In prior years, sampling has been at issue in FCA cases largely in the context of damages.  Specifically, where there were allegations of a specific course of wrongful conduct that allegedly impacted large volumes of claims, sampling could be used to determine and extrapolate damages.  However, a couple of recent decisions have suggested an expanded use of sampling that would also encompass issues of liability.

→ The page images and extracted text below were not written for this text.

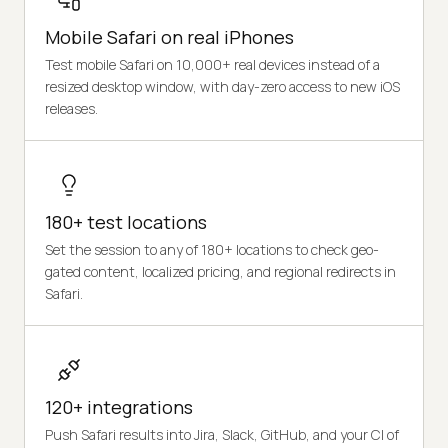
Mobile Safari on real iPhones
Test mobile Safari on 10,000+ real devices instead of a
resized desktop window, with day-zero access to new iOS
releases.
180+ test locations
Set the session to any of 180+ locations to check geo-
gated content, localized pricing, and regional redirects in
Safari.
120+ integrations
Push Safari results into Jira, Slack, GitHub, and your CI of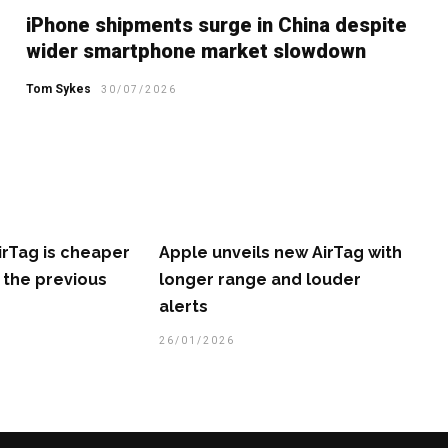
iPhone shipments surge in China despite
wider smartphone market slowdown
Tom Sykes
30/07/2026
irTag is cheaper
Apple unveils new AirTag with
 the previous
longer range and louder
alerts
26/01/2026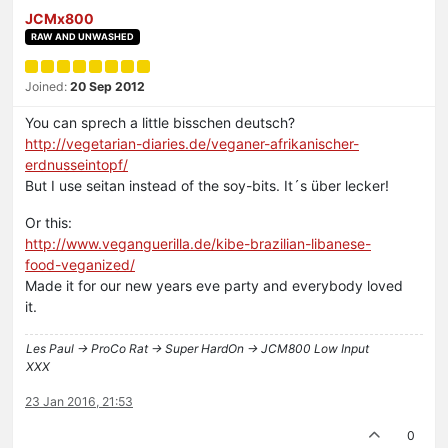
JCMx800
RAW AND UNWASHED
Joined:
20 Sep 2012
You can sprech a little bisschen deutsch?
http://vegetarian-diaries.de/veganer-afrikanischer-
erdnusseintopf/
But I use seitan instead of the soy-bits. It´s über lecker!
Or this:
http://www.veganguerilla.de/kibe-brazilian-libanese-
food-veganized/
Made it for our new years eve party and everybody loved
it.
Les Paul -> ProCo Rat -> Super HardOn -> JCM800 Low Input
XXX
23 Jan 2016, 21:53
0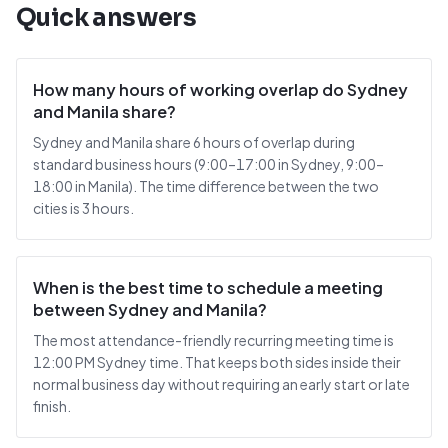
Quick answers
How many hours of working overlap do Sydney
and Manila share?
Sydney and Manila share 6 hours of overlap during
standard business hours (9:00–17:00 in Sydney, 9:00–
18:00 in Manila). The time difference between the two
cities is 3 hours.
When is the best time to schedule a meeting
between Sydney and Manila?
The most attendance-friendly recurring meeting time is
12:00 PM Sydney time. That keeps both sides inside their
normal business day without requiring an early start or late
finish.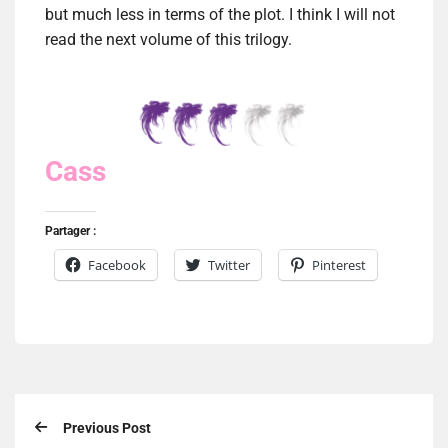
but much less in terms of the plot. I think I will not
read the next volume of this trilogy.
Cass
Partager :
Facebook
Twitter
Pinterest
Previous Post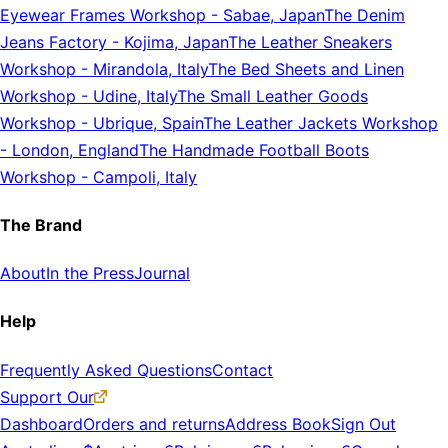
Eyewear Frames Workshop
-
Sabae, Japan
The Denim
Jeans Factory
-
Kojima, Japan
The Leather Sneakers
Workshop
-
Mirandola, Italy
The Bed Sheets and Linen
Workshop
-
Udine, Italy
The Small Leather Goods
Workshop
-
Ubrique, Spain
The Leather Jackets Workshop
-
London, England
The Handmade Football Boots
Workshop
-
Campoli, Italy
The Brand
About
In the Press
Journal
Help
Frequently Asked Questions
Contact
Support Our
Dashboard
Orders and returns
Address Book
Sign Out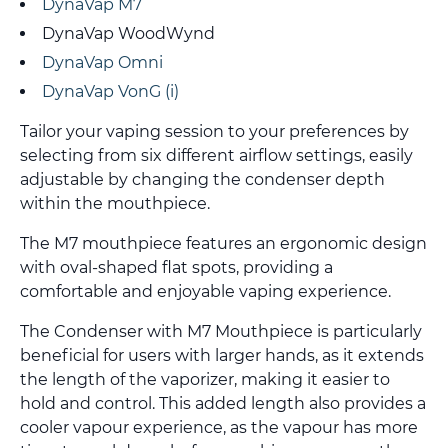
DynaVap M7
DynaVap WoodWynd
DynaVap Omni
DynaVap VonG (i)
Tailor your vaping session to your preferences by
selecting from six different airflow settings, easily
adjustable by changing the condenser depth
within the mouthpiece.
The M7 mouthpiece features an ergonomic design
with oval-shaped flat spots, providing a
comfortable and enjoyable vaping experience.
The Condenser with M7 Mouthpiece is particularly
beneficial for users with larger hands, as it extends
the length of the vaporizer, making it easier to
hold and control. This added length also provides a
cooler vapour experience, as the vapour has more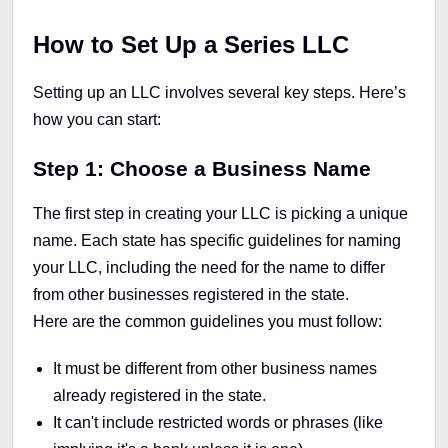
How to Set Up a Series LLC
Setting up an LLC involves several key steps. Here’s
how you can start:
Step 1: Choose a Business Name
The first step in creating your LLC is picking a unique
name. Each state has specific guidelines for naming
your LLC, including the need for the name to differ
from other businesses registered in the state.
Here are the common guidelines you must follow:
It must be different from other business names
already registered in the state.
It can't include restricted words or phrases (like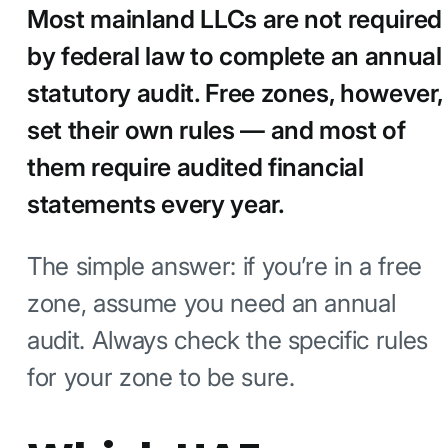
Most mainland LLCs are not required
by federal law to complete an annual
statutory audit. Free zones, however,
set their own rules — and most of
them require audited financial
statements every year.
The simple answer: if you’re in a free
zone, assume you need an annual
audit. Always check the specific rules
for your zone to be sure.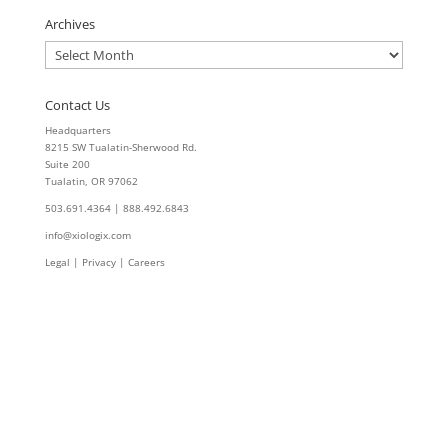
Archives
Archives
Contact Us
Headquarters
8215 SW Tualatin-Sherwood Rd.
Suite 200
Tualatin, OR 97062
503.691.4364 | 888.492.6843
info@xiologix.com
Legal
|
Privacy |
Careers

On September 29, 2014, a federal judge in the United States District Court for the Eastern District of Tennessee ruled that the Government could take extrapolations from a sample of billing statements in order to determine and establish liability against the defendants for submitting false claims.   The case of U.S. ex rel. Martin v. Life Care Centers, presented an issue of first impression in the FCA context.  Life Care Centers was accused of billing for medical care that was not necessary over a period of several years.  The Government sought to use a random sample of 400 patient admissions (representing a larger number of separate claims) to establish liability for false billings relating to more than 50,000 patient admissions (and more than 100,000 claims).  Judge Harry S. Mattice, Jr. ultimately ruled that the government could extrapolate the number of fraudulent billings using the sample of 400 patient records.  Judge Mattice issued his ruling on the grounds that it would be overly burdensome to force the Government to establish liability separately for each individual false claim in a case with such volume.  Moreover, Judge Mattice noted that, while the statutory language of the FCA is silent on the issue of sampling, Congress could have included a restriction on the use of sampling if that was intended.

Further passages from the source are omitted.